3. Consider Lifecycle and Support:​ Check the product's lifecycle status on ABB's official website. Understand the warranty, lead times, and long-term support availability. For critical spares, it's wise to purchase a spare unit concurrently.

Phase 4: Installation and Commissioning

The final step validates the entire process.

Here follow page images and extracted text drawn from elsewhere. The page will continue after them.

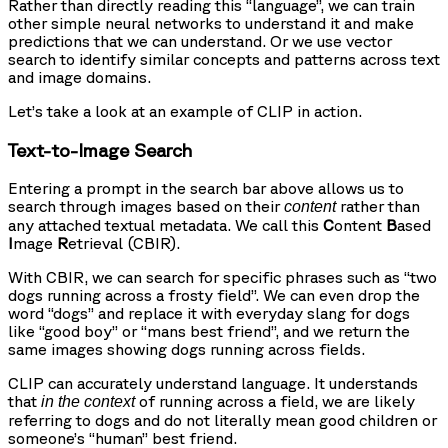
Rather than directly reading this “language”, we can train
other simple neural networks to understand it and make
predictions that we can understand. Or we use vector
search to identify similar concepts and patterns across text
and image domains.
Let’s take a look at an example of CLIP in action.
Text-to-Image Search
Entering a prompt in the search bar above allows us to
search through images based on their
rather than
content
any attached textual metadata. We call this
C
ontent
B
ased
I
mage
R
etrieval (CBIR).
With CBIR, we can search for specific phrases such as “two
dogs running across a frosty field”. We can even drop the
word “dogs” and replace it with everyday slang for dogs
like “good boy” or “mans best friend”, and we return the
same images showing dogs running across fields.
CLIP can accurately understand language. It understands
that
of running across a field, we are likely
in the context
referring to dogs and do not literally mean good children or
someone’s “human” best friend.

1. Primary Injection Testing:​ This is the most important test. Using a test set, inject realistic current and voltage signals into the relay's CT and VT circuits to simulate faults. Verify that the relay picks up and trips at the exact specified settings and times.
2. Functional Testing:​ Test all binary inputs (breaker status, external alarms) and outputs (trip/close commands, alarm relays).
3. Communication Verification:​ Confirm that the SCADA system correctly reads all measured values and statuses, and can execute control commands.

Conclusion

Successfully deploying the ABB NBRA-659C is a multi-stage journey that blends electrical engineering, software configuration, and diligent procurement. Skipping steps or cutting corners in specification, setting calculation, or sourcing can compromise an entire protection scheme. By following this structured approach—from rigorous needs analysis and precise engineering to sourcing from authorized partners and thorough testing—you ensure this powerful device delivers its full potential: unwavering protection and intelligent control for your electrical assets.